### WHAT IS EXPECTED
Lines with the word "Execution" in them are the ones to copy from the records.

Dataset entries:
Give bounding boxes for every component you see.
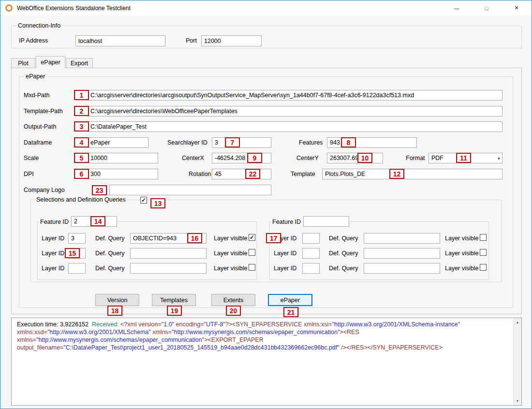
left-row2-def-query-label: Def. Query xyxy=(95,265,124,272)
dpi-input[interactable]: 300 xyxy=(88,169,158,179)
dataframe-input[interactable]: ePaper xyxy=(88,137,148,148)
left-row2-layer-visible-checkbox[interactable] xyxy=(249,264,255,271)
log-segment: "1.0" xyxy=(162,321,174,328)
right-row2-layer-visible-label: Layer visible xyxy=(445,265,478,272)
maximize-button[interactable]: □ xyxy=(472,0,502,15)
centerx-label: CenterX xyxy=(182,155,204,161)
right-row2-layer-id-input[interactable] xyxy=(302,263,320,274)
left-feature-id-label: Feature ID xyxy=(39,219,70,225)
window-title: WebOffice Extensions Standalone Testclie… xyxy=(17,5,131,12)
left-row1-layer-id-input[interactable] xyxy=(68,248,86,259)
right-feature-id-input[interactable] xyxy=(303,216,349,227)
right-row2-layer-id-label: Layer ID xyxy=(274,265,296,272)
scroll-down-icon[interactable]: ▼ xyxy=(514,397,521,405)
scale-label: Scale xyxy=(24,155,39,161)
right-row0-layer-visible-checkbox[interactable] xyxy=(480,234,487,241)
selections-group-label: Selections and Definition Queries xyxy=(35,196,127,203)
format-select-value: PDF xyxy=(431,155,443,161)
left-row1-def-query-label: Def. Query xyxy=(95,250,124,257)
company-logo-label: Company Logo xyxy=(24,187,65,193)
version-button[interactable]: Version xyxy=(95,294,139,306)
template-label: Template xyxy=(291,171,315,177)
left-row2-layer-id-input[interactable] xyxy=(68,263,86,274)
mxd-path-input[interactable]: C:\arcgisserver\directories\arcgisoutput… xyxy=(88,90,502,101)
left-row2-layer-visible-label: Layer visible xyxy=(214,265,247,272)
right-row0-def-query-input[interactable] xyxy=(364,233,440,244)
log-segment: encoding= xyxy=(174,321,204,328)
right-row2-layer-visible-checkbox[interactable] xyxy=(480,264,487,271)
scale-input[interactable]: 10000 xyxy=(88,153,158,163)
template-path-input[interactable]: C:\arcgisserver\directories\WebOfficeePa… xyxy=(88,106,502,117)
right-row1-def-query-label: Def. Query xyxy=(329,250,358,257)
log-segment: xmlns= xyxy=(151,329,172,336)
centerx-input[interactable]: -46254.208 xyxy=(212,153,271,163)
right-row2-def-query-label: Def. Query xyxy=(329,265,358,272)
rotation-label: Rotation xyxy=(189,171,211,177)
right-feature-id-label: Feature ID xyxy=(271,219,302,225)
ip-address-input[interactable]: localhost xyxy=(75,35,165,46)
right-row0-def-query-label: Def. Query xyxy=(329,235,358,242)
log-scrollbar[interactable]: ▲ ▼ xyxy=(513,318,521,405)
log-output[interactable]: Execution time: 3,9226152 Received: <?xm… xyxy=(11,318,522,406)
right-row2-def-query-input[interactable] xyxy=(364,263,440,274)
tab-export[interactable]: Export xyxy=(66,58,93,68)
features-input[interactable]: 943 xyxy=(327,137,417,148)
left-row2-def-query-input[interactable] xyxy=(130,263,207,274)
dataframe-label: Dataframe xyxy=(24,139,52,146)
connection-group-label: Connection-Info xyxy=(16,22,62,29)
right-row1-def-query-input[interactable] xyxy=(364,248,440,259)
epaper-button[interactable]: ePaper xyxy=(268,294,312,306)
right-row1-layer-id-input[interactable] xyxy=(302,248,320,259)
port-input[interactable]: 12000 xyxy=(201,35,262,46)
left-row2-layer-id-label: Layer ID xyxy=(42,265,64,272)
log-segment: "http://www.mysynergis.com/schemas/epape… xyxy=(36,336,204,343)
output-path-input[interactable]: C:\Data\ePaper_Test xyxy=(88,121,502,132)
left-row1-def-query-input[interactable] xyxy=(130,248,207,259)
company-logo-input[interactable] xyxy=(109,185,271,195)
template-path-label: Template-Path xyxy=(24,108,63,115)
selections-enabled-checkbox[interactable]: ✓ xyxy=(140,197,147,204)
dropdown-arrow-icon[interactable]: ▾ xyxy=(498,153,500,163)
log-segment: ?><SYN_EPAPERSERVICE xmlns:xsi= xyxy=(225,321,332,328)
centery-input[interactable]: 263007.691 xyxy=(327,153,383,163)
log-segment: "C:\Data\ePaper_Test\project1_user1_2018… xyxy=(63,344,339,351)
left-row0-layer-visible-checkbox[interactable]: ✓ xyxy=(249,234,255,241)
scroll-up-icon[interactable]: ▲ xyxy=(514,318,521,326)
format-select[interactable]: PDF ▾ xyxy=(429,153,502,163)
right-row0-layer-visible-label: Layer visible xyxy=(445,235,478,242)
searchlayer-id-label: Searchlayer ID xyxy=(167,139,207,146)
log-segment: /></RES></SYN_EPAPERSERVICE> xyxy=(340,344,443,351)
mxd-path-label: Mxd-Path xyxy=(24,92,50,99)
left-row0-def-query-input[interactable]: OBJECTID=943 xyxy=(130,233,207,244)
right-row1-layer-visible-checkbox[interactable] xyxy=(480,249,487,256)
rotation-input[interactable]: 45 xyxy=(212,169,271,179)
dpi-label: DPI xyxy=(24,171,34,177)
log-segment: Execution time: 3,9226152 xyxy=(17,321,92,328)
close-button[interactable]: ✕ xyxy=(502,0,532,15)
centery-label: CenterY xyxy=(296,155,319,161)
window-controls: — □ ✕ xyxy=(442,0,532,15)
tab-epaper[interactable]: ePaper xyxy=(36,56,65,68)
left-row1-layer-visible-label: Layer visible xyxy=(214,250,247,257)
left-row0-layer-id-label: Layer ID xyxy=(42,235,64,242)
left-feature-id-input[interactable]: 2 xyxy=(71,216,117,227)
log-segment: "http://www.w3.org/2001/XMLSchema" xyxy=(47,329,151,336)
tab-plot[interactable]: Plot xyxy=(11,58,35,68)
features-label: Features xyxy=(299,139,323,146)
extents-button[interactable]: Extents xyxy=(211,294,255,306)
left-row1-layer-visible-checkbox[interactable] xyxy=(249,249,255,256)
title-bar: WebOffice Extensions Standalone Testclie… xyxy=(0,0,532,15)
left-row0-layer-id-input[interactable]: 3 xyxy=(68,233,86,244)
templates-button[interactable]: Templates xyxy=(152,294,196,306)
log-segment: "http://www.w3.org/2001/XMLSchema-instan… xyxy=(332,321,460,328)
left-row0-layer-visible-label: Layer visible xyxy=(214,235,247,242)
log-segment: "UTF-8" xyxy=(204,321,225,328)
log-segment: <?xml version= xyxy=(120,321,162,328)
output-path-label: Output-Path xyxy=(24,123,56,130)
right-row1-layer-id-label: Layer ID xyxy=(274,250,296,257)
searchlayer-id-input[interactable]: 3 xyxy=(212,137,271,148)
minimize-button[interactable]: — xyxy=(442,0,472,15)
right-row0-layer-id-input[interactable] xyxy=(302,233,320,244)
right-row0-layer-id-label: Layer ID xyxy=(274,235,296,242)
template-input[interactable]: Plots.Plots_DE xyxy=(322,169,502,179)
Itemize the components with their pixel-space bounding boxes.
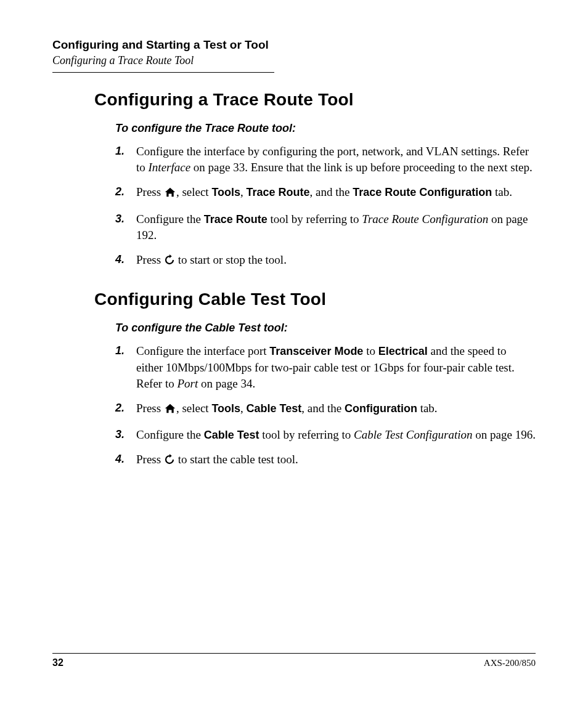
list-item: 3. Configure the Trace Route tool by ref… bbox=[115, 211, 536, 243]
tool-trace-route: Trace Route bbox=[204, 213, 267, 225]
page: Configuring and Starting a Test or Tool … bbox=[0, 0, 588, 714]
step-text: on page 33. Ensure that the link is up b… bbox=[190, 161, 533, 174]
step-text: tool by referring to bbox=[267, 213, 362, 225]
page-number: 32 bbox=[52, 657, 63, 668]
step-text: on page 34. bbox=[198, 377, 255, 390]
section-heading-cable-test: Configuring Cable Test Tool bbox=[94, 290, 536, 309]
tab-trace-route-config: Trace Route Configuration bbox=[353, 186, 492, 198]
list-item: 1. Configure the interface by configurin… bbox=[115, 144, 536, 176]
steps-cable-test: 1. Configure the interface port Transcei… bbox=[115, 343, 536, 469]
step-text: , and the bbox=[310, 185, 353, 198]
ref-interface: Interface bbox=[149, 161, 191, 174]
intro-trace-route: To configure the Trace Route tool: bbox=[115, 122, 536, 135]
list-item: 4. Press to start or stop the tool. bbox=[115, 252, 536, 270]
list-item: 4. Press to start the cable test tool. bbox=[115, 452, 536, 469]
step-text: , and the bbox=[301, 402, 345, 415]
chapter-title: Configuring and Starting a Test or Tool bbox=[52, 38, 536, 52]
step-text: Press bbox=[136, 402, 164, 415]
list-item: 3. Configure the Cable Test tool by refe… bbox=[115, 427, 536, 443]
tab-configuration: Configuration bbox=[345, 402, 417, 415]
step-text: Configure the interface port bbox=[136, 344, 269, 357]
step-number: 4. bbox=[115, 452, 125, 467]
field-transceiver-mode: Transceiver Mode bbox=[269, 345, 363, 357]
tool-cable-test: Cable Test bbox=[204, 429, 259, 441]
refresh-icon bbox=[164, 453, 175, 469]
home-icon bbox=[164, 186, 176, 202]
step-text: on page 196. bbox=[473, 428, 536, 441]
step-text: to bbox=[363, 344, 378, 357]
step-text: tool by referring to bbox=[259, 428, 354, 441]
refresh-icon bbox=[164, 254, 175, 270]
step-text: Press bbox=[136, 453, 164, 466]
step-number: 3. bbox=[115, 211, 125, 227]
home-icon bbox=[164, 402, 176, 418]
step-text: Press bbox=[136, 185, 164, 198]
step-text: Press bbox=[136, 253, 164, 266]
ref-cable-test-config: Cable Test Configuration bbox=[354, 428, 473, 441]
step-number: 4. bbox=[115, 252, 125, 267]
ref-port: Port bbox=[177, 377, 198, 390]
step-text: Configure the bbox=[136, 213, 204, 225]
step-text: , bbox=[240, 402, 247, 415]
step-text: , bbox=[240, 185, 247, 198]
menu-trace-route: Trace Route bbox=[247, 186, 310, 198]
list-item: 1. Configure the interface port Transcei… bbox=[115, 343, 536, 392]
step-number: 2. bbox=[115, 184, 125, 200]
step-text: to start the cable test tool. bbox=[175, 453, 298, 466]
step-text: , select bbox=[176, 185, 212, 198]
chapter-subtitle: Configuring a Trace Route Tool bbox=[52, 54, 536, 67]
product-model: AXS-200/850 bbox=[484, 658, 536, 668]
step-number: 2. bbox=[115, 400, 125, 416]
step-number: 1. bbox=[115, 343, 125, 359]
step-text: tab. bbox=[492, 185, 512, 198]
page-footer: 32 AXS-200/850 bbox=[52, 653, 536, 668]
step-text: to start or stop the tool. bbox=[175, 253, 287, 266]
step-text: Configure the bbox=[136, 428, 204, 441]
list-item: 2. Press , select Tools, Trace Route, an… bbox=[115, 184, 536, 202]
menu-tools: Tools bbox=[211, 186, 240, 198]
step-text: , select bbox=[176, 402, 212, 415]
list-item: 2. Press , select Tools, Cable Test, and… bbox=[115, 400, 536, 418]
step-text: tab. bbox=[417, 402, 438, 415]
steps-trace-route: 1. Configure the interface by configurin… bbox=[115, 144, 536, 270]
step-number: 3. bbox=[115, 427, 125, 442]
menu-cable-test: Cable Test bbox=[247, 402, 302, 415]
section-heading-trace-route: Configuring a Trace Route Tool bbox=[94, 90, 536, 110]
intro-cable-test: To configure the Cable Test tool: bbox=[115, 322, 536, 335]
menu-tools: Tools bbox=[211, 402, 240, 415]
step-number: 1. bbox=[115, 144, 125, 159]
ref-trace-route-config: Trace Route Configuration bbox=[362, 213, 488, 225]
value-electrical: Electrical bbox=[378, 345, 428, 357]
header-rule bbox=[52, 72, 274, 73]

### RESPONSE
log-output[interactable]: Execution time: 3,9226152 Received: <?xm… xyxy=(11,318,522,406)
log-segment: Execution time: 3,9226152 xyxy=(17,321,92,328)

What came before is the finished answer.